Zudem werden u.a. Tanzperformances von Marisa Godoy und Xavier Le Roy (Self Unfinished), Theaterstücke von MASS & FIEBER und Jan Bosse, Theaterperformance mit 40 Zürcher Bürgern von Auftrag: Lorey zu sehen sein.
Der Zuschauer wird zum «Patienten» und ist eingeladen, während des Aufenthalts im Sanatorium Schiffbau sich sein eigenes Therapie-Programm zu wählen. Den Abschluss der Veranstaltung macht der «Zauberbergtanz», mit dem Team von Syntosil und Beatpirates, der alle Geheilten unter dem Sternenhimmel in den neuen Tag bringt.
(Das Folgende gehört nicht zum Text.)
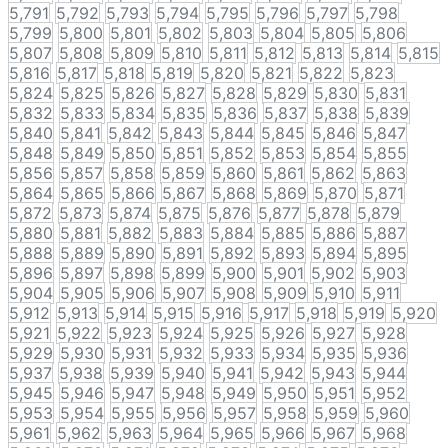
5,791
5,792
5,793
5,794
5,795
5,796
5,797
5,798
5,799
5,800
5,801
5,802
5,803
5,804
5,805
5,806
5,807
5,808
5,809
5,810
5,811
5,812
5,813
5,814
5,815
5,816
5,817
5,818
5,819
5,820
5,821
5,822
5,823
5,824
5,825
5,826
5,827
5,828
5,829
5,830
5,831
5,832
5,833
5,834
5,835
5,836
5,837
5,838
5,839
5,840
5,841
5,842
5,843
5,844
5,845
5,846
5,847
5,848
5,849
5,850
5,851
5,852
5,853
5,854
5,855
5,856
5,857
5,858
5,859
5,860
5,861
5,862
5,863
5,864
5,865
5,866
5,867
5,868
5,869
5,870
5,871
5,872
5,873
5,874
5,875
5,876
5,877
5,878
5,879
5,880
5,881
5,882
5,883
5,884
5,885
5,886
5,887
5,888
5,889
5,890
5,891
5,892
5,893
5,894
5,895
5,896
5,897
5,898
5,899
5,900
5,901
5,902
5,903
5,904
5,905
5,906
5,907
5,908
5,909
5,910
5,911
5,912
5,913
5,914
5,915
5,916
5,917
5,918
5,919
5,920
5,921
5,922
5,923
5,924
5,925
5,926
5,927
5,928
5,929
5,930
5,931
5,932
5,933
5,934
5,935
5,936
5,937
5,938
5,939
5,940
5,941
5,942
5,943
5,944
5,945
5,946
5,947
5,948
5,949
5,950
5,951
5,952
5,953
5,954
5,955
5,956
5,957
5,958
5,959
5,960
5,961
5,962
5,963
5,964
5,965
5,966
5,967
5,968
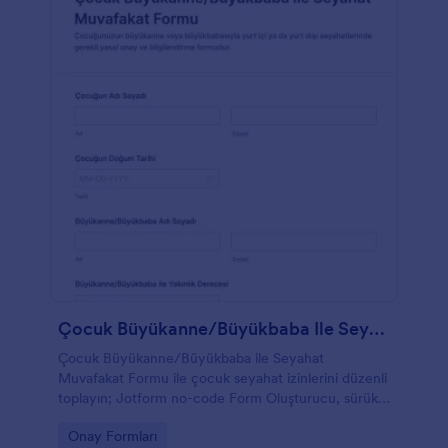
Çocuk Büyükanne/Büyükbaba Ile Seyahat Muvafakat Formu
Çocuk Büyükanne/Büyükbaba ile Seyahat
Muvafakat Formu ile çocuk seyahat izinlerini düzenli
toplayın; Jotform no-code Form Oluşturucu, sürükle
ve bırak arayüzü ve güvenli form gönderimi ile veri
Go to Category:
Onay Formları
toplama sürecinizi kolaylaştırın.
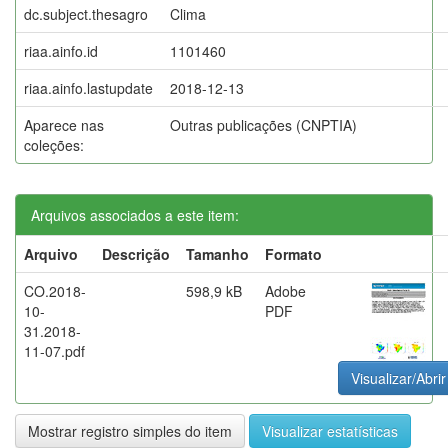
dc.subject.thesagro
Clima
riaa.ainfo.id
1101460
riaa.ainfo.lastupdate
2018-12-13
Aparece nas
Outras publicações (CNPTIA)
coleções:
Arquivos associados a este item:
Arquivo
Descrição
Tamanho
Formato
CO.2018-
598,9 kB
Adobe
10-
PDF
31.2018-
11-07.pdf
Visualizar/Abrir
Mostrar registro simples do item
Visualizar estatísticas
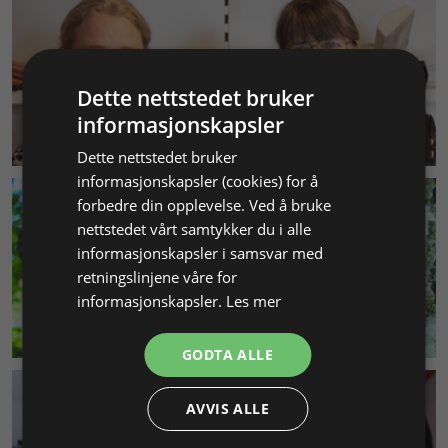
Dette nettstedet bruker
informasjonskapsler
KUNDESERVICE
Dette nettstedet bruker
informasjonskapsler (cookies) for å
forbedre din opplevelse. Ved å bruke
nettstedet vårt samtykker du i alle
informasjonskapsler i samsvar med
retningslinjene våre for
informasjonskapsler.
Les mer
MILJØ & BÆREKRAFT
GODTA ALLE
AVVIS ALLE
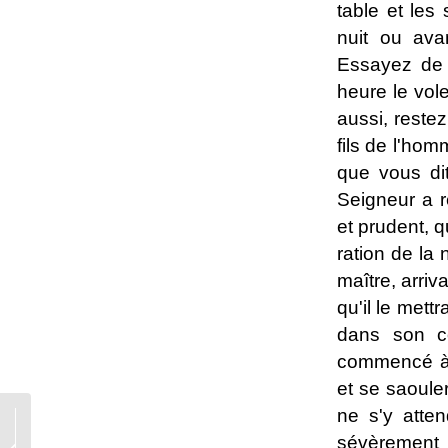
table et les 
nuit ou ava
Essayez de c
heure le vole
aussi, reste
fils de l'hom
que vous di
Seigneur a r
et prudent, q
ration de la 
maître, arriv
qu'il le mett
dans son cœ
commencé à f
et se saouler
ne s'y atten
Les pleurs inévitables
par le préfiche des
sévèrement e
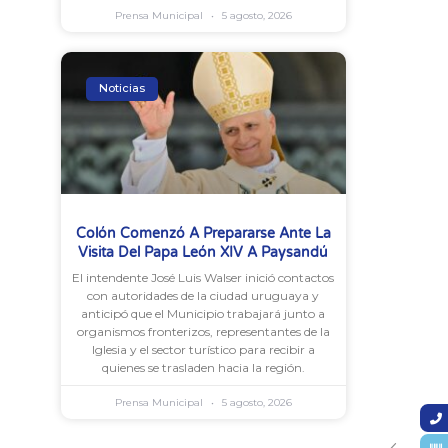
Prensa Municipal
5 agosto, 2026
Noticias
Colón Comenzó A Prepararse Ante La
Visita Del Papa León XIV A Paysandú
El intendente José Luis Walser inició contactos
con autoridades de la ciudad uruguaya y
anticipó que el Municipio trabajará junto a
organismos fronterizos, representantes de la
Iglesia y el sector turístico para recibir a
quienes se trasladen hacia la región.
Prensa Municipal
5 agosto, 2026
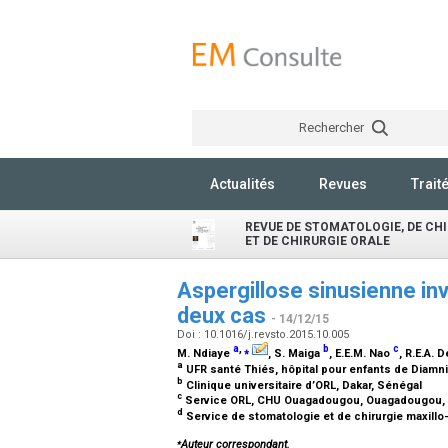
Rechercher
Actualités
Revues
Trait
REVUE DE STOMATOLOGIE, DE CH
ET DE CHIRURGIE ORALE
Aspergillose sinusienne in
deux cas
- 14/12/15
Doi : 10.1016/j.revsto.2015.10.005
a
,
⁎
b
c
M. Ndiaye
, S. Maiga
, E.E.M. Nao
, R.E.A.
a
UFR santé Thiés, hôpital pour enfants de Diamn
b
Clinique universitaire d’ORL, Dakar, Sénégal
c
Service ORL, CHU Ouagadougou, Ouagadougou, 
d
Service de stomatologie et de chirurgie maxillo
⁎
Auteur correspondant.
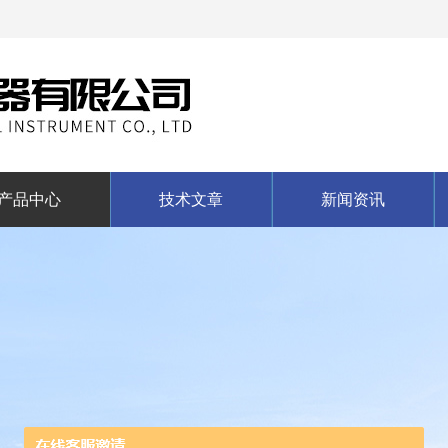
产品中心
技术文章
新闻资讯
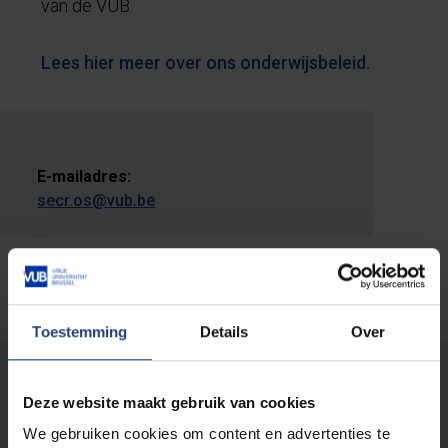
van de VUB.
Lees hier meer over ons onderwijsbeleid.
E-mailadres:
secr.os@vub.be
Toestemming
Details
Over
Stond er een fout op deze pagina?
Deze website maakt gebruik van cookies
Laat het ons weten
We gebruiken cookies om content en advertenties te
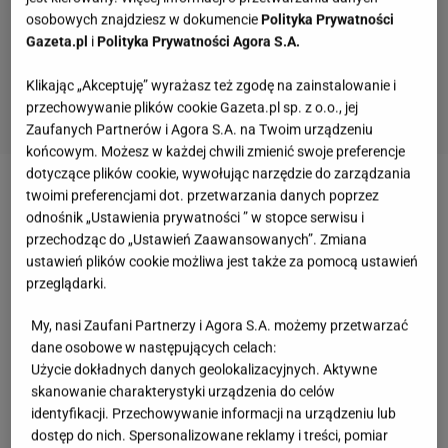
osobowych znajdziesz w dokumencie
Polityka Prywatności
Gazeta.pl
i
Polityka Prywatności Agora S.A.
Klikając „Akceptuję” wyrażasz też zgodę na zainstalowanie i
przechowywanie plików cookie Gazeta.pl sp. z o.o., jej
Zaufanych Partnerów i Agora S.A. na Twoim urządzeniu
końcowym. Możesz w każdej chwili zmienić swoje preferencje
dotyczące plików cookie, wywołując narzędzie do zarządzania
twoimi preferencjami dot. przetwarzania danych poprzez
Zobacz wideo
Wysokobiałkowa pizza w 20 minut.
odnośnik „Ustawienia prywatności ” w stopce serwisu i
Nikt nie narzeka, że jest bez mąki
przechodząc do „Ustawień Zaawansowanych”. Zmiana
ustawień plików cookie możliwa jest także za pomocą ustawień
przeglądarki.
Jakie składniki na pizzę domową? Placek z patelni
skraca czas przygotowania
My, nasi Zaufani Partnerzy i Agora S.A. możemy przetwarzać
dane osobowe w następujących celach:
Dobór produktów nie jest skomplikowany, ale ich
Użycie dokładnych danych geolokalizacyjnych. Aktywne
skanowanie charakterystyki urządzenia do celów
ilość wpływa na konsystencję i końcowy smak.
identyfikacji. Przechowywanie informacji na urządzeniu lub
Warto zachować właściwe proporcje, ponieważ od
dostęp do nich. Spersonalizowane reklamy i treści, pomiar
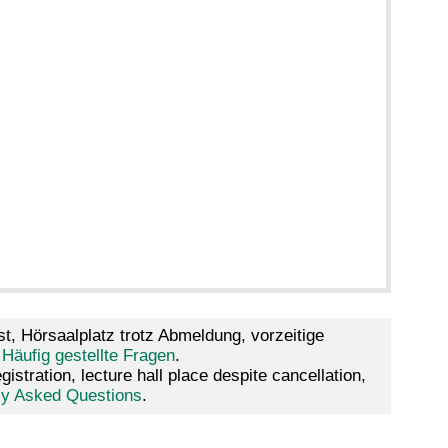
t, Hörsaalplatz trotz Abmeldung, vorzeitige
 Häufig gestellte Fragen
.
tration, lecture hall place despite cancellation,
tly Asked Questions
.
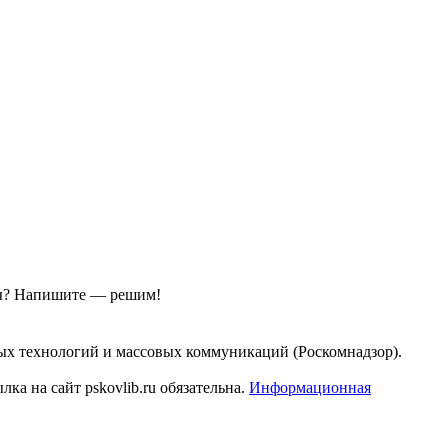
ы?
Напишите — решим!
ых технологий и массовых коммуникаций (Роскомнадзор).
а на сайт pskovlib.ru обязательна.
Информационная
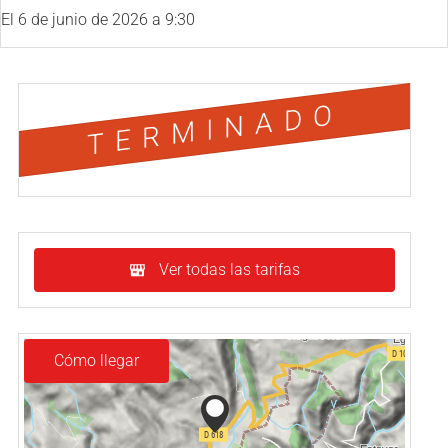
El
6 de junio de 2026
a 9:30
TERMINADO
Ver todas las tarifas
Cómo llegar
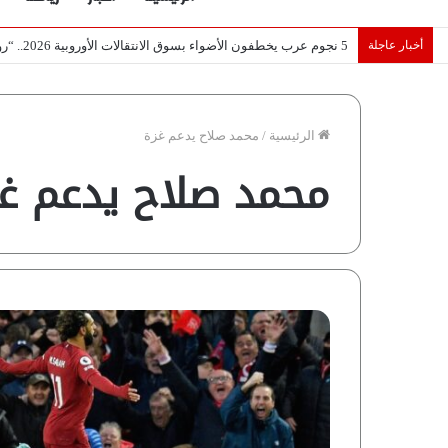
أخبار عاجلة
تصريح أثار القلق.. مسؤول بالغرفة التجارية يوضح حقيقة غش البن ف
الرئيسية
/
محمد صلاح يدعم غزة
محمد صلاح يدعم غ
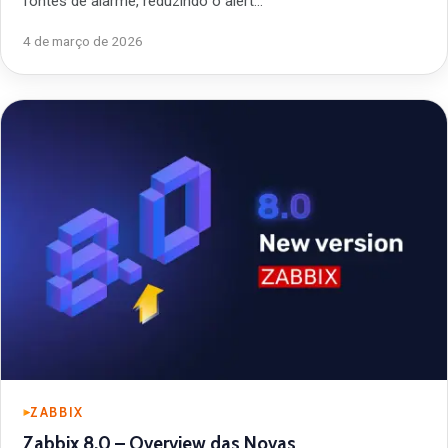
fontes de alarme, reduzindo o alert…
4 de março de 2026
ZABBIX
Zabbix 8.0 – Overview das Novas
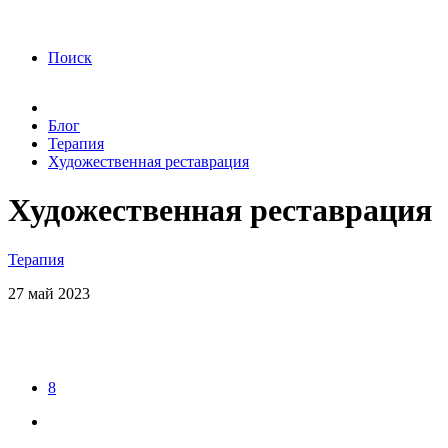
года Я подтверждаю свое согласие на обработку
персональных данных.
Согласие на обработку
персональных данных
Поиск
Блог
Терапия
Художественная реставрация
Художественная реставрация
Терапия
27
май
2023
8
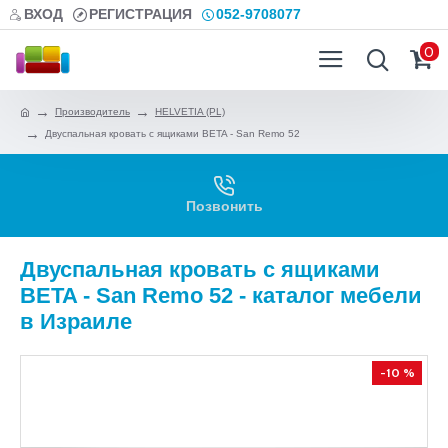
ВХОД
РЕГИСТРАЦИЯ
052-9708077
0
Производитель
HELVETIA (PL)
Двуспальная кровать с ящиками BETA - San Remo 52
Позвонить
Двуспальная кровать с ящиками
BETA - San Remo 52 - каталог мебели
в Израиле
-10 %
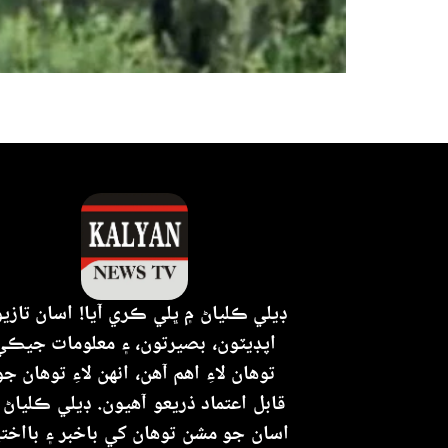
ڊيلي ڪلياڻ ۾ ڀلي ڪري آيا! اسان تازي
اپڊيٽون، بصيرتون، ۽ معلومات جيڪي
توهان لاءِ اهم آهن، انهن لاءِ توهان جو
قابل اعتماد ذريعو آهيون. ڊيلي ڪلياڻ 
اسان جو مشن توهان کي باخبر ۽ بااختي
Matthias von Hartz studierte Ökonomie an der London School of Economics and Political Science und Regie an der Universität Hamburg. Nach der Arbeit als Projektmanager in einer grossen Internetagentur und diversen Inszenierungen an Stadt- und Staatstheatern kuratierte er am Deutschen Schauspielhaus in Hamburg das Projekt «go create™ resistance», eine Reihe von künstlerisch-politischen Themenabenden mit Künstlern, Aktivisten und Wissenschaftlern über die Ökonomisierung unserer Gesellschaft. Er realisierte Projektreihen für die RUHRtriennale, das schauspielfrankfurt und das museum kunst palast Düsseldorf. Ab 2007 leitet Matthias von Hartz das Sommertheaterfestival in Hamburg und zusammen mit Tom Stromberg das Festival «Impulse» in NRW.